12.11.05

Les Libanais sous le choc de la diatribe d'Assad

Sibylle Rizk
[Le Figaro, 12 novembre 2005]

LA DIATRIBE DU PRÉSIDENT syrien contre le premier ministre libanais Fouad Siniora, et le chef de la majorité parlementaire Saad Hariri, accusés, jeudi, d'être les «esclaves» de l'Occident, a choqué les Libanais. La violence du ressentiment de Bachar el-Assad à leur égard a été d'autant plus mal ressentie que Beyrouth espérait une attitude conciliante de la part de Damas, sommé par la résolution 1 636 du Conseil de sécurité de coopérer avec la commission d'enquête internationale sur la mort de Rafic Hariri, assassiné en février dernier.
«Assad ferme toutes les portes», titrait hier amèrement le quotidien francophone L'Orient-Le Jour, tandis qu'an-Nahar constatait que «tout en affirmant vouloir coopérer, (Damas) a choisi la voie de la confrontation». L'éditorialiste qualifie le discours prononcé avant-hier de «déclaration de guerre». C'est en tout cas ainsi que les Etats-Unis et la France l'ont perçu. Dès jeudi, Jacques Chirac a menacé la Syrie de sanctions, tandis que Washington se disait «révolté» par une attitude de «défi à l'égard des résolutions de l'ONU».
«Le régime de Bachar el-Assad est en train de se «saddamiser», se désolait hier un observateur libanais. Beyrouth redoute particulièrement un durcissement du bras de fer engagé avec la Syrie, en raison de ses répercussions potentielles au Liban. L'agressivité envers le pays du Cèdre, manifestée par le président syrien, en serait un avant-goût.
Bachar el-Assad a non seulement dénoncé l'ingratitude du Liban envers les «sacrifices» consentis par la Syrie, mais il a tancé le premier ministre pour avoir fait du pays du Cèdre «un lieu de passage de tous les complots contre la Syrie», une référence explicite aux «visées politiques» des Etats-Unis et d'Israël contre Damas. Le président syrien est allé jusqu'à accuser «des agents au sein du gouvernement» libanais d'oeuvrer pour l'établissement d'une paix séparée avec Israël. Brandissant l'étendard du nationalisme arabe, il s'en est également pris aux médias libanais qui, bien qu'arabophones, desservent selon lui la cause arabe.
Fouad Siniora est «un homme d'Etat au passé national et arabe bien connu», a rétorqué le porte-parole du gouvernement, à l'issue d'un Conseil des ministres.
Au-delà des réactions officielles, le chef du gouvernement bénéficie d'un soutien populaire croissant, qu'il a pu mesurer lors de sa première apparition en public, quelques heures après l'attaque en règle dont il a fait l'objet.

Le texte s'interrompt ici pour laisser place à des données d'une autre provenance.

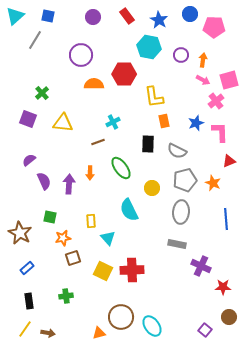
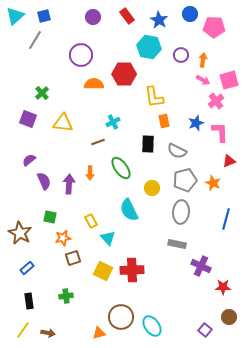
blue square at (48, 16): moved 4 px left; rotated 24 degrees counterclockwise
blue line at (226, 219): rotated 20 degrees clockwise
yellow rectangle at (91, 221): rotated 24 degrees counterclockwise
yellow line at (25, 329): moved 2 px left, 1 px down
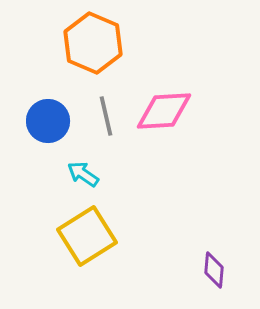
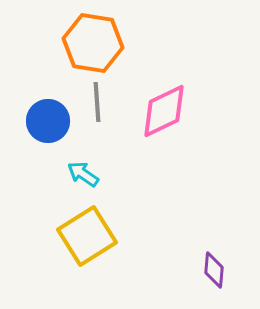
orange hexagon: rotated 14 degrees counterclockwise
pink diamond: rotated 22 degrees counterclockwise
gray line: moved 9 px left, 14 px up; rotated 9 degrees clockwise
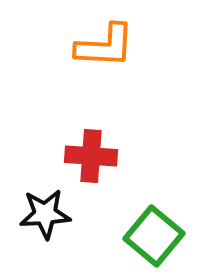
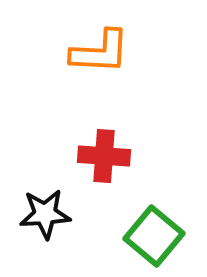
orange L-shape: moved 5 px left, 6 px down
red cross: moved 13 px right
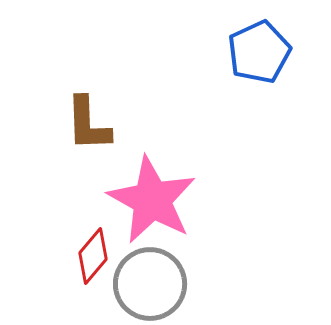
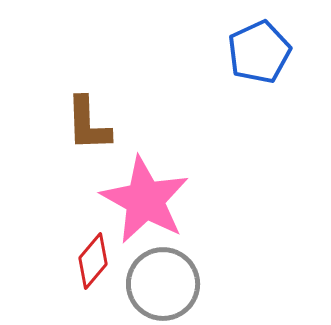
pink star: moved 7 px left
red diamond: moved 5 px down
gray circle: moved 13 px right
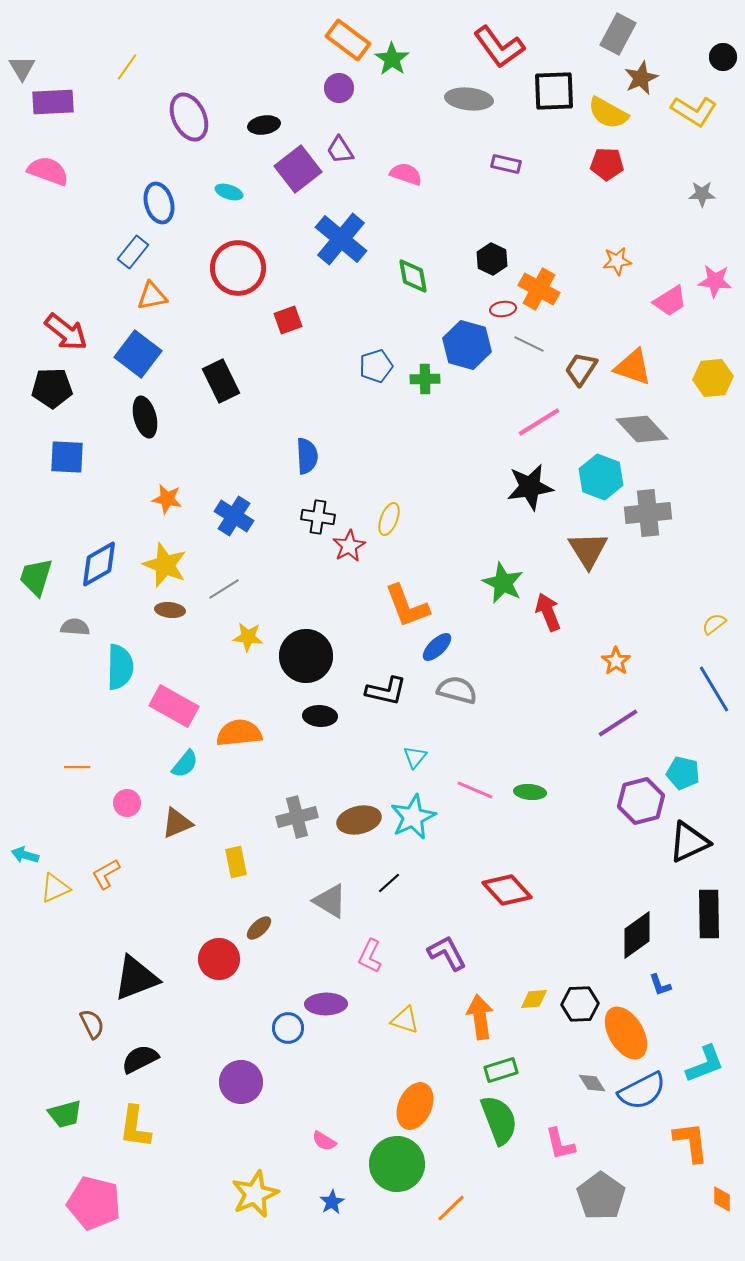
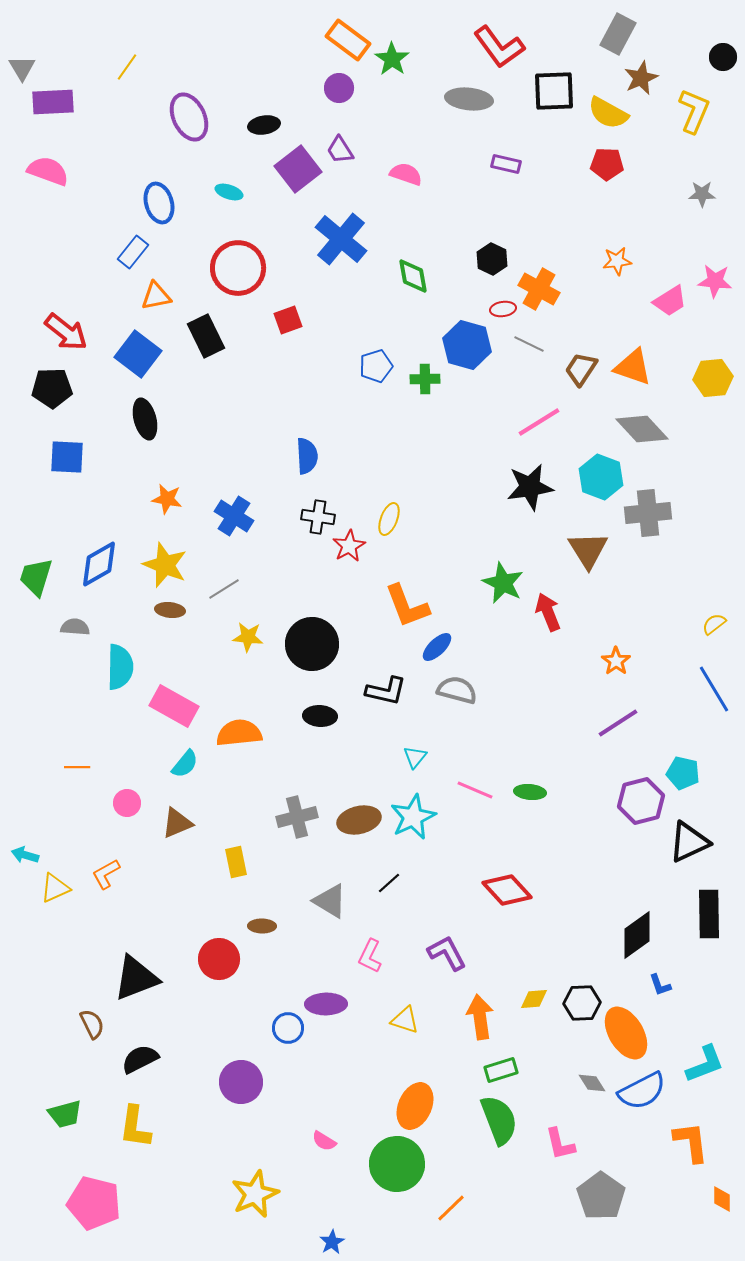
yellow L-shape at (694, 111): rotated 99 degrees counterclockwise
orange triangle at (152, 296): moved 4 px right
black rectangle at (221, 381): moved 15 px left, 45 px up
black ellipse at (145, 417): moved 2 px down
black circle at (306, 656): moved 6 px right, 12 px up
brown ellipse at (259, 928): moved 3 px right, 2 px up; rotated 44 degrees clockwise
black hexagon at (580, 1004): moved 2 px right, 1 px up
blue star at (332, 1202): moved 40 px down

Ovationné à l'occasion de l'inauguration du Salon du livre francophone de Beyrouth, Fouad Siniora s'est contenté de réaffirmer «l'engagement du Liban à faire partie de la nation arabe» et de tendre la main «au peuple syrien».
Il évite ainsi d'entrer dans une polémique qui ne manquerait pas de raviver des tensions au Liban même, où les fractures héritées de la guerre n'ont pas encore été soudées. En témoigne le coup d'éclat de cinq ministres chiites, jeudi soir, qui ont claqué la porte du Conseil des ministres dès qu'il a été question de commenter le discours du président Assad. Affiliés aux deux mouvements chiites rivaux, Amal et Hezbollah, ils ont par la suite tempéré leur geste en expliquant qu'il ne remettait pas en cause leur participation au gouvernement. En fait, leur attitude marque surtout l'embarras des deux partis qui ont été les principaux alliés de la Syrie, dès qu'émergent des divergences entre Beyrouth et Damas. S'ils affirment vouloir la «vérité» sur l'assassinat de Rafic Hariri, ils refusent l'instrumentalisation de l'enquête à des fins politiques contre la Syrie, d'autant que le Hezbollah est lui-même dans la ligne de mire de la communauté internationale.
Le président syrien joue sciemment des clivages libanais potentiels, estime le rédacteur en chef du quotidien As Safir, Joseph Samaha. Le journal an-Nahar va plus loin, qualifiant les propos de Bachar el-Assad «d'appel à la sédition interne» au Liban.